(Beginning of Exercise data)

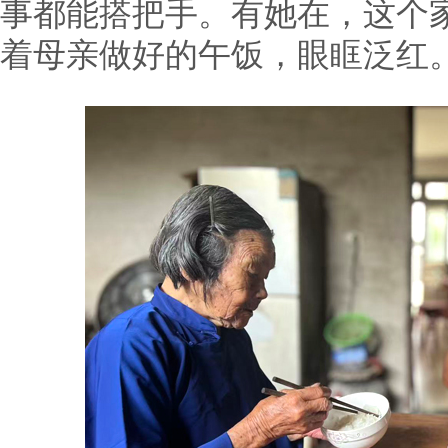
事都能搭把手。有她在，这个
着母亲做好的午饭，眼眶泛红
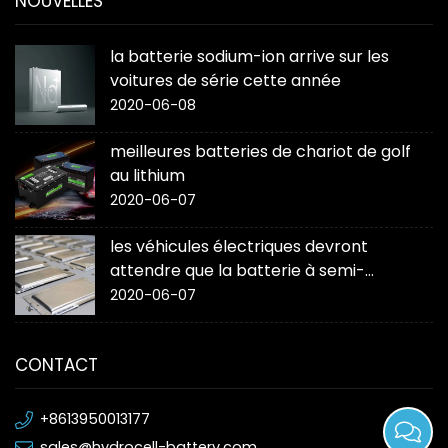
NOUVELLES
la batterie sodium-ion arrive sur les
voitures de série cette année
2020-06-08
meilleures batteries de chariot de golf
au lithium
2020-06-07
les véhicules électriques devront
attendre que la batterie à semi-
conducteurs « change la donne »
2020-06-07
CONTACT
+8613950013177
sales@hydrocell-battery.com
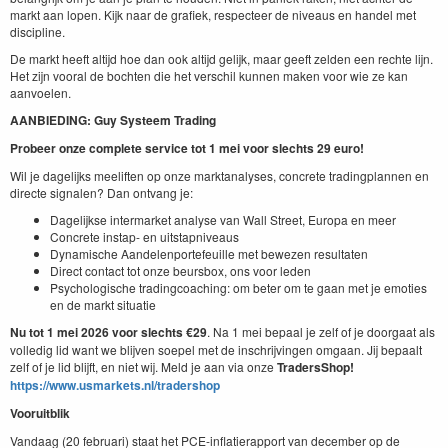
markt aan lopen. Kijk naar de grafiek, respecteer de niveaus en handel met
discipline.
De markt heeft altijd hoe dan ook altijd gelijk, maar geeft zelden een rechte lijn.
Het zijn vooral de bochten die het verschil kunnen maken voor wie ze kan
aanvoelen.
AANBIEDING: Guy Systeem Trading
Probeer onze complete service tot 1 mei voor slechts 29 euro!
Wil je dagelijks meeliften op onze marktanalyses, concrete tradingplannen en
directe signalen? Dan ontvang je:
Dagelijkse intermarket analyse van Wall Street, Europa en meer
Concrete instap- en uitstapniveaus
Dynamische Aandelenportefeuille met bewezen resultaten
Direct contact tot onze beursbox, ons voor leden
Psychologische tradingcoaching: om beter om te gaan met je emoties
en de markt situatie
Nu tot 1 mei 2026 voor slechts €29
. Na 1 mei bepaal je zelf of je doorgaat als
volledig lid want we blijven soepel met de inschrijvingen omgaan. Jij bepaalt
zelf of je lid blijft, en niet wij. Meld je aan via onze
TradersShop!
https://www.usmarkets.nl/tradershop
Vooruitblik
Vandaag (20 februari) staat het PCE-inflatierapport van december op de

(End of Exercise data)
(Beginning of Exercise data)

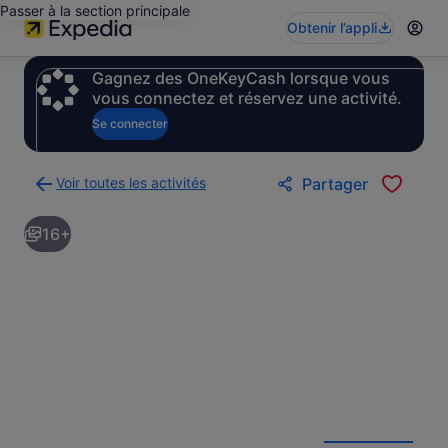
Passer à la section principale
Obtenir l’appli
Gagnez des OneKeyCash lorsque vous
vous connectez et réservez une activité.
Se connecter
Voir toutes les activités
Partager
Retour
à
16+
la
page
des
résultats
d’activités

(End of Exercise data)

- _Work to be completed_:
The line above containing "Se connecter", the line containing "d’activités", and every line between them are to be transcribed exactly; no other line is wanted.

- _Response_:
Se connecter
Voir toutes les activités
Partager
Retour
à
16+
la
page
des
résultats
d’activités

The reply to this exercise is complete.